Kenya : RSF condamne la suspension prolongée de deux chaînes de télévisions

Une semaine après avoir défié l’interdiction de diffuser la prestation de serment du chef de l’opposition, deux chaînes de télévision sont toujours privées d’antenne, en dépit d’une décision de justice en leur faveur. Reporters sans frontières (RSF) appelle le gouvernement à autoriser au plus vite ces chaînes à reprendre l’antenne et à cesser ses tentatives de réprimer la liberté d’informer.

Cela fait maintenant une semaine que Citizen TV et la chaîne de télévision communautaire Inooro TV sont interdites de diffusion après avoir retransmis en direct la prestation de serment symbolique de l’opposant Raila Odinga. Et ce malgré une décision de la Haute Cour du Kenya qui avait ordonné au gouvernement le 1er février dernier d’autoriser ces médias à reprendre provisoirement leurs émissions dans l’attente d’un jugement de fond. Le ministre de l’Intérieur en a cependant décidé autrement. Fred Matiangi a officiellement déclaré que ces médias resteraient coupés et a même qualifié certains journalistes de complices de la NASA (National Super Alliance), la coalition des partis d’opposition au Kenya.
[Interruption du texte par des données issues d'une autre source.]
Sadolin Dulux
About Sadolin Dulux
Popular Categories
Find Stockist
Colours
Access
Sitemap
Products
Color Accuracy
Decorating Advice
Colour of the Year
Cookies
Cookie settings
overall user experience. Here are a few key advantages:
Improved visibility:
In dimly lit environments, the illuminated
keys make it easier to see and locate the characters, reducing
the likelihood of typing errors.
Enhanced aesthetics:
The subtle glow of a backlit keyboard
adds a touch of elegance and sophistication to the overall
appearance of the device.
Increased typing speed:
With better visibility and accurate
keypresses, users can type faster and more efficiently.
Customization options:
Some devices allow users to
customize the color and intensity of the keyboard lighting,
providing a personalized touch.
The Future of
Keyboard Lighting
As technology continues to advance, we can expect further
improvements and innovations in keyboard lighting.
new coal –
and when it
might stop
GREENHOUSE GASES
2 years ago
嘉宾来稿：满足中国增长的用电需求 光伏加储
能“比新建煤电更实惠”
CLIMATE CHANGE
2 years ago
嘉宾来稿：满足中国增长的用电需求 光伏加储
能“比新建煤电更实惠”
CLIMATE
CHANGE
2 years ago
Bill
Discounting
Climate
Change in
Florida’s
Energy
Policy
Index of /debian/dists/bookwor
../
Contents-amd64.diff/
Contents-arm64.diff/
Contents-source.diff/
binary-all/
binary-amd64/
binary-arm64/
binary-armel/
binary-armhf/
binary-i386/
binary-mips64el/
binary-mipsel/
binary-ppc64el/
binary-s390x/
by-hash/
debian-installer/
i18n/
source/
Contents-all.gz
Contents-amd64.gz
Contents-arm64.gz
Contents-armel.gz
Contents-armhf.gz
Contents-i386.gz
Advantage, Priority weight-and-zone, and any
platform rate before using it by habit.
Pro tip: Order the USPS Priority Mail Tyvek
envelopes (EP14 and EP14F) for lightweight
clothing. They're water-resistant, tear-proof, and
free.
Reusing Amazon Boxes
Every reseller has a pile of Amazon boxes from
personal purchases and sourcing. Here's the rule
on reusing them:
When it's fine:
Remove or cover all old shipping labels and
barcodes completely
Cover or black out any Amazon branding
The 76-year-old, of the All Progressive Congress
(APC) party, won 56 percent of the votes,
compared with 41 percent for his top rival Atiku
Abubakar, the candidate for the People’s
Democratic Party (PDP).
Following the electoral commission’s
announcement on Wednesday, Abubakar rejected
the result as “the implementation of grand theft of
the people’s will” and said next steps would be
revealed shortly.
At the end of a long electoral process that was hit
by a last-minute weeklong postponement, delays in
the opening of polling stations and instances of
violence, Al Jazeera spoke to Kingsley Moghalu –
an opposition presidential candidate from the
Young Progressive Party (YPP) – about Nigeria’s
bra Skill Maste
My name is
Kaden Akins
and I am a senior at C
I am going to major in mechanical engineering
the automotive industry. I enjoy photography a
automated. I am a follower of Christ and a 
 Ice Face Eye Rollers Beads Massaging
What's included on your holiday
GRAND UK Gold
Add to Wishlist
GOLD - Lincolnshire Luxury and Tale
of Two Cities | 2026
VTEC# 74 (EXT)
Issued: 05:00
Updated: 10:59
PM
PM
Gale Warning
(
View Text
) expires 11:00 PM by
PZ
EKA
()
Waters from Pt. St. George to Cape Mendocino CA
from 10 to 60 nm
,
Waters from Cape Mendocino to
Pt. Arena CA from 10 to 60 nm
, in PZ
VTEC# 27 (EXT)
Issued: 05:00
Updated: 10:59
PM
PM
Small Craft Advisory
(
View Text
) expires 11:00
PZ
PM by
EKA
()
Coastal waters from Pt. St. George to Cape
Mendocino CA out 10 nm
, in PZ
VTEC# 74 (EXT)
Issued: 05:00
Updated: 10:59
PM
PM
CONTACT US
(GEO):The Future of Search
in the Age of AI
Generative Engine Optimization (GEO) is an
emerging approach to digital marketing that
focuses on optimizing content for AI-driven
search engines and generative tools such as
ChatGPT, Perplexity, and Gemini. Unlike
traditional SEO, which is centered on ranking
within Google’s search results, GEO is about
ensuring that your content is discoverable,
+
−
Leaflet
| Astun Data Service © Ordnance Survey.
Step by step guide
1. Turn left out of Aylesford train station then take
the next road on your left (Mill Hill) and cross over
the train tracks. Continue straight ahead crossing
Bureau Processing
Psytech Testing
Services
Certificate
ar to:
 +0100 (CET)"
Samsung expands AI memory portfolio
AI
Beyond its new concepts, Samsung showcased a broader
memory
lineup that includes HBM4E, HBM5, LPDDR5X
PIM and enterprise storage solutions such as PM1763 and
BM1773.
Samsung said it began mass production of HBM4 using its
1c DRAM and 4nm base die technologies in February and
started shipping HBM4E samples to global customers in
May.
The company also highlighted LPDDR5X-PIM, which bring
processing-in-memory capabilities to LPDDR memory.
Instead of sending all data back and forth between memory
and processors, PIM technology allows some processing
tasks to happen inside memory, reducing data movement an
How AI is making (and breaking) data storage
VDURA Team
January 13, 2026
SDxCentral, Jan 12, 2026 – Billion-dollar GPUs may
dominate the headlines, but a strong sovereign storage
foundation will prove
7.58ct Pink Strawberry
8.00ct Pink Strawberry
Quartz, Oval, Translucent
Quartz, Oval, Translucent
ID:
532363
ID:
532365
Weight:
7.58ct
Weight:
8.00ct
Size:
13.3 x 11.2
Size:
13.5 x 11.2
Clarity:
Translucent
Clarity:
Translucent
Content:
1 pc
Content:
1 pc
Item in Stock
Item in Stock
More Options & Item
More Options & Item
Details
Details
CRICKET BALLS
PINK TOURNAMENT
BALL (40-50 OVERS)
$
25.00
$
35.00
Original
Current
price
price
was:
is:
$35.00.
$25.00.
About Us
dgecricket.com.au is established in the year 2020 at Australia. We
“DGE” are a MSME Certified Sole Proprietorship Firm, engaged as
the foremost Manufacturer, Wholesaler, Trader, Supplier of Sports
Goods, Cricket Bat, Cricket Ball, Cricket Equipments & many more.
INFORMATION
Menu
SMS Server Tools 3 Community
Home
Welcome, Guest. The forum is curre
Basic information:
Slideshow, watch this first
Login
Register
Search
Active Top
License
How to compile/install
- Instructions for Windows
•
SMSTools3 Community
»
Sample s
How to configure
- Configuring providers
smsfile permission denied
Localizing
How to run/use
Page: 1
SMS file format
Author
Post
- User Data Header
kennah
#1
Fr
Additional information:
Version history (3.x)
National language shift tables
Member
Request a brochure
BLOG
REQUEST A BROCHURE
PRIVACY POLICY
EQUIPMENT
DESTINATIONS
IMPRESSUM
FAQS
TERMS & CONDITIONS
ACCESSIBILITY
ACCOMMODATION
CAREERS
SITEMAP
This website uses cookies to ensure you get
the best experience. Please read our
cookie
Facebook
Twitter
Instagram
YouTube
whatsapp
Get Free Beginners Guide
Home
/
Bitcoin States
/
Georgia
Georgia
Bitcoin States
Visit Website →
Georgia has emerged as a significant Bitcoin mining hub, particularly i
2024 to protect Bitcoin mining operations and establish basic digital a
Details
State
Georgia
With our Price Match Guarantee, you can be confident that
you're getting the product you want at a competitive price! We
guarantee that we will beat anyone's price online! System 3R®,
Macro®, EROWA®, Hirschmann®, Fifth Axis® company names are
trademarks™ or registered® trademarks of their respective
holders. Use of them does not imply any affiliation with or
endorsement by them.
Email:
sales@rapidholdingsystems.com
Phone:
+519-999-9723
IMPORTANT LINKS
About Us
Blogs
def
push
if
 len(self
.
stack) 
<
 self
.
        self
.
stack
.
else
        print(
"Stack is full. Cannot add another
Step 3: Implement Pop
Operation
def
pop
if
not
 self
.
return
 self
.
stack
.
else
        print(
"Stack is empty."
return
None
Dans sa ligne de mire figure notamment Linus Kaikai, journaliste pour Nation Media Group qui gère la chaîne NTV. Le 31 janvier des policiers en civil armés se sont postés devant le siège de son groupe de presse. Averti par des sources policières que lui et deux de ses confrères seraient arrêtés s’ils sortaient, les journalistes ont passé la nuit dans leur bureau. Trois jours auparavant, Linus Kaikai, qui est également président de la Corporation des Editeurs Kenyans (Kenya Editors’ Guild) avait relayé sur son compte twitter une déclaration dénonçant une tendance du gouvernement à censurer les médias.


Le 31 janvier dernier, ce sont en tout quatre chaînes de télévision qui avaient été fermées, pour avoir défié l’ordre du président Uhuru Kenyatta de ne pas retransmettre la cérémonie d’investiture de son principal opposant politique, Raila Odinga. Mais pour l’instant, seules deux d’entre elles, NTV et KTN, ont pu reprendre leurs programmes le 5 février.


La décision de la Haute Cour n’est pas une mesure à géométrie variable. L’ensemble des médias qui ont été privé de transmission doivent pouvoir émettre à nouveau comme en décidé la justice kenyane, déclare RSF. Leur suspension prolongée est une décision politique qui nuit à l’indépendance des médias et restreint un peu plus le droit à l’information qui est pourtant garanti dans la Constitution.


Le Haut-Commissariat des Nations Unies aux droits de l'homme a exprimé son inquiétude quant aux tentatives du gouvernement d'interférer sur le droit à la liberté d'expression notamment en menaçant de révoquer les licences des télévisions qui diffuseraient l’investiture symbolique du principal opposant au président kenyan.


Le Kenya occupe la 95ème place sur 180 dans le Classement mondial 2017 de la liberté de la presse de RSF.